The models that have been tested are:
- Llama1, Llama2, Llama3, Llama3.1, codellama, TinyLlama
- Mistral, Mathstral, Zephyr, Mixtral, Vigogne2, Qwen2.5
Single socket tests:
Machine: single xeon e5 2680 v4 (14 cores at 2.4 Ghz + HT), 64 Gb ddr4 2400 4ch (4x16Gb). 12/14 physicals cores used for tests + AVX2. Compiler: Visual studio express 2012.
model | model size | format | tok/s | tok/s (F12) |
---|---|---|---|---|
llama1 | 7B | fp16 | 5.04 | 6.17 |
llama2 | 7B | fp16 | 5.09 | 6.21 |
llama3 | 8B | bf16 | 4.50 | 5.53 |
llama3.1 | 8B | bf16 | 4.50 | 5.51 |
codellama | 7B | bf16 | 5.10 | 6.26 |
mistral | 7B | bf16 | 4.71 | 5.88 |
zephyr | 7B | bf16 | 4.77 | 5.95 |
vigogne2 | 13B | fp16 | 2.57 | 3.15 |
tinyllama | 1.1B | bf16 | 31.11 | 37.15 |
qwen2.5 | 7B | bf16 | 4.75 | 5.83 |
qwen2.5 | 0.5B | bf16 | 55.05 | NT |
mixtral | 8x 7B | bf16 | NL | NL |
NL: cannot load with 64Gb. NT: not tested
Big model:
- Mixtral 8x 7B (86.9 GB weights) using F8 convertion: 4.84 tokens/sec
At around 5 tokens/second the usage is quite comfortable.
Dual Sockets tests:
Machine: dual xeon e5 2650 v4 (12 cores at 2.2 Ghz + HT), 128 Gb ddr4 2400 (64Gb per node).
LLama2 7B / Qwen2.5 7B, compare speed in token/second using native F16/BF16 format and F12 conversion using AVX2.
num cores | Llama2 F16 | Llama2 F12 | Qwen BF16 | Qwen F12 |
---|---|---|---|---|
2x12 | 8.89 | 10.89 | 8.56 | 10.27 |
2x11 | 9.06 | 10.13 | 8.52 | 9.13 |
2x10 | 8.92 | 9.48 | 8.47 | 8.36 |
2x9 | 8.72 | 8.62 | 8.15 | NT |
2x8 | 8.37 | 7.7 | 7.81 | NT |
Big models:
Mixtral 8x 7B (86.9 GB weights) , 2x12 cores, BF16: 3.39 t/s, F12: 3.44 t/s Quen2.5 72B (135GB weights), 2x12 cores, F12: 0.52 t/s (not usable as too slow)

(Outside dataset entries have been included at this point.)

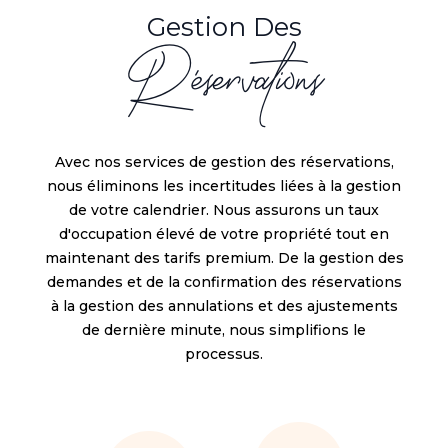
Gestion Des
Réservations
Avec nos services de gestion des réservations,
nous éliminons les incertitudes liées à la gestion
de votre calendrier. Nous assurons un taux
d'occupation élevé de votre propriété tout en
maintenant des tarifs premium. De la gestion des
demandes et de la confirmation des réservations
à la gestion des annulations et des ajustements
de dernière minute, nous simplifions le
processus.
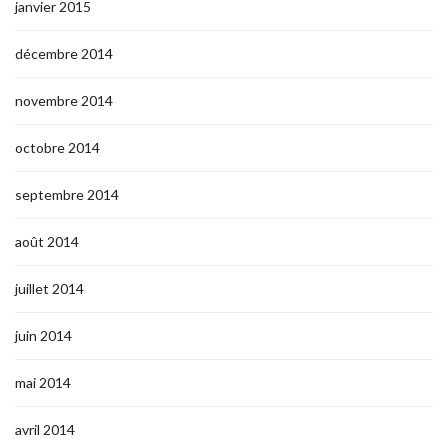
janvier 2015
décembre 2014
novembre 2014
octobre 2014
septembre 2014
août 2014
juillet 2014
juin 2014
mai 2014
avril 2014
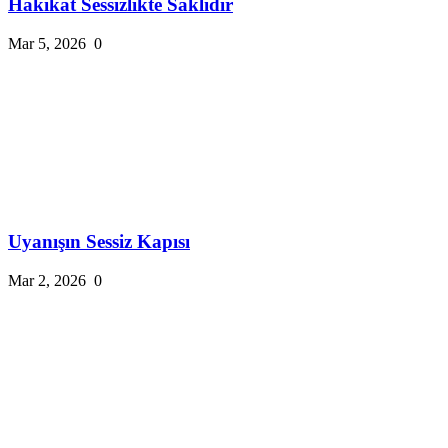
Hakikat Sessizlikte Saklıdır
Mar 5, 2026
0
Uyanışın Sessiz Kapısı
Mar 2, 2026
0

note: The best performance is not always obtained using all cores, mainly if CPU hyperthreading is disabled.
Compile the project to produce an executable llama_st.exe. Two options:
- Use Visual studio by loading the llama_st.sln file and select the x64 compilation mode. (win32 is default)
- Use GCC for windows (mingw64 or w64devkit) and use the make_gcc.txt file with the command
make -f make_gcc.txt all
Load one of the supported models on hugging face. Check that the model is in .safetensors format and contains config.json and tokenizer.json
Create a configuration file for the model. The easiest way is to make a copy/rename of one of the files contained in run_json. For example, for a llama2 model, make a copy or edit run_json/run_llama2.json
Edit this file with a text editor that supports utf8 (eg: programmer notepad): Modify the variable "model_path" with the local download path of the model and define the variable "model_num_safetensors" with the number of .safetensors files contained in the model.

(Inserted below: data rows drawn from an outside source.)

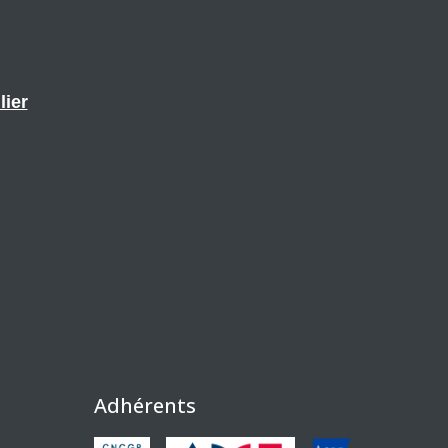
lier
Adhérents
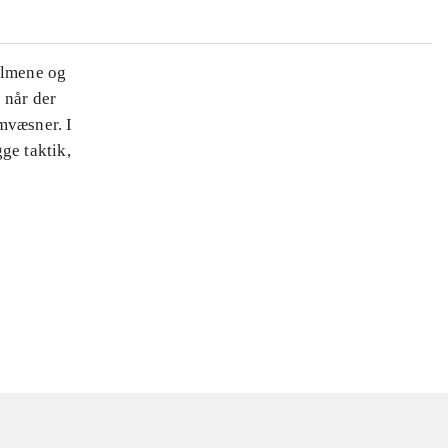
ilmene og
 når der
mvæsner. I
ge taktik,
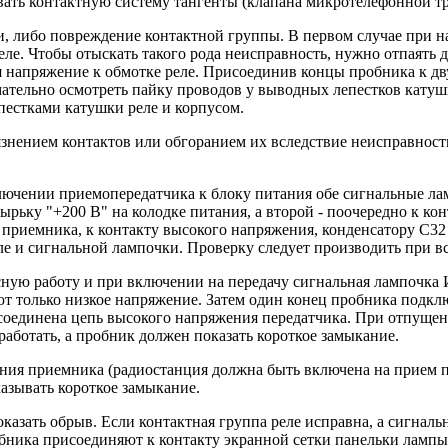
ать контактную систему тангенты (клапана микротелефонной тр
, либо повреждение контактной группы. В первом случае при н
еле. Чтобы отыскать такого рода неисправность, нужно отпаять
ся напряжение к обмотке реле. Присоединив концы пробника к дв
ательно осмотреть пайку проводов у выводных лепестков катушк
естками катушки реле и корпусом.
язнением контактов или обгоранием их вследствие неисправнос
лючении приемопередатчика к блоку питания обе сигнальные ла
ьку "+200 В" на колодке питания, а второй - поочередно к кон
я приемника, к контакту высокого напряжения, конденсатору С3
ле и сигнальной лампочки. Проверку следует производить при 
ную работу и при включении на передачу сигнальная лампочка И
ют только низкое напряжение. Затем один конец пробника подкл
подсоединена цепь высокого напряжения передатчика. При отпущ
работать, а пробник должен показать короткое замыкание.
ния приемника (радиостанция должна быть включена на прием п
азывать короткое замыкание.
зать обрыв. Если контактная группа реле исправна, а сигнальна
ника присоединяют к контакту экранной сетки панельки лампы Л8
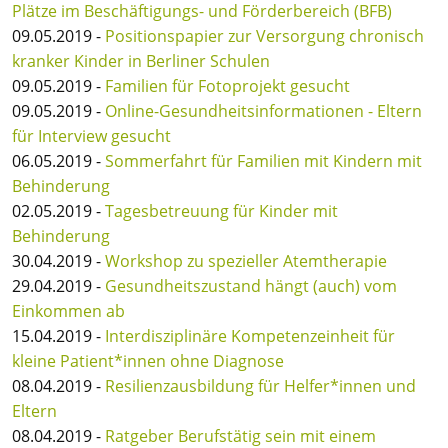
Plätze im Beschäftigungs- und Förderbereich (BFB)
09.05.2019 -
Positionspapier zur Versorgung chronisch
kranker Kinder in Berliner Schulen
09.05.2019 -
Familien für Fotoprojekt gesucht
09.05.2019 -
Online-Gesundheitsinformationen - Eltern
für Interview gesucht
06.05.2019 -
Sommerfahrt für Familien mit Kindern mit
Behinderung
02.05.2019 -
Tagesbetreuung für Kinder mit
Behinderung
30.04.2019 -
Workshop zu spezieller Atemtherapie
29.04.2019 -
Gesundheitszustand hängt (auch) vom
Einkommen ab
15.04.2019 -
Interdisziplinäre Kompetenzeinheit für
kleine Patient*innen ohne Diagnose
08.04.2019 -
Resilienzausbildung für Helfer*innen und
Eltern
08.04.2019 -
Ratgeber Berufstätig sein mit einem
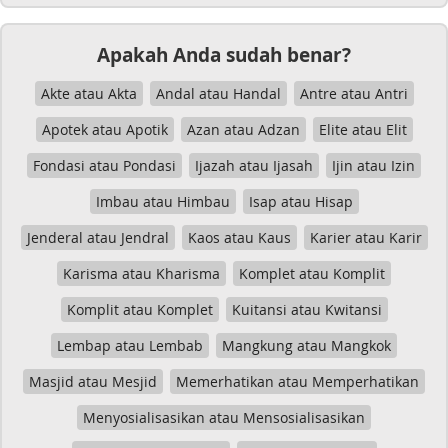
Apakah Anda sudah benar?
Akte atau Akta
Andal atau Handal
Antre atau Antri
Apotek atau Apotik
Azan atau Adzan
Elite atau Elit
Fondasi atau Pondasi
Ijazah atau Ijasah
Ijin atau Izin
Imbau atau Himbau
Isap atau Hisap
Jenderal atau Jendral
Kaos atau Kaus
Karier atau Karir
Karisma atau Kharisma
Komplet atau Komplit
Komplit atau Komplet
Kuitansi atau Kwitansi
Lembap atau Lembab
Mangkung atau Mangkok
Masjid atau Mesjid
Memerhatikan atau Memperhatikan
Menyosialisasikan atau Mensosialisasikan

"model_num_safetensors": 2,
"model_path": "D:/llama2/llama2-7b-chat-hf",
note: using backslash \
in path do not work.
Test the model with the command: (replace .json path if different)
llama_st run_json/run_llama2.json
The first loading of the model can be long, and can take several minutes for big models if the HDD is not a fast nvme SSD. The second loading will be much faster if the files can be contained in the windows disk cache.
By default the configuration files contained in the run_json directory test the generate mode. This is the first step to verify the apparent correct functioning of the loaded model.
Generate example:
To activate the chat mode, modify the variable "run_mode" to 1 in the .json file
"run_mode": 1, // 0: generate, 1:chat
The prompt can be defined with the variables cm_sys_prompt/cm_user_prompt.
"cm0_sys_prompt": "You are a chatbot who can help code.",
"cm0_user_prompt": "What is sizeof(int) value in C ?",
The +
operator allows to concat string in case of long prompt to multi-lines.
"cm0_sys_prompt": "You are a chatbot"
+ " who can help code.",
The chat mode allows to access a menu when the user enters #m
on a new entry.
This menu allows to:
- Forget and re-generate the last LLM reply.
- Forget the last user entry + LLM reply.
- Reset the chat mode by keeping or redefining the system prompt.
- Save the content of the dialog in the windows clipboard.
Example of chat:
Todo:
- Testing on more recent CPUs.
- Test on 4/8 node system.
- Test on recent VS version.
- Porting to Linux.
- Checking all user/system templates in chat.c
- Evaluate perplexity for F12/F8 format.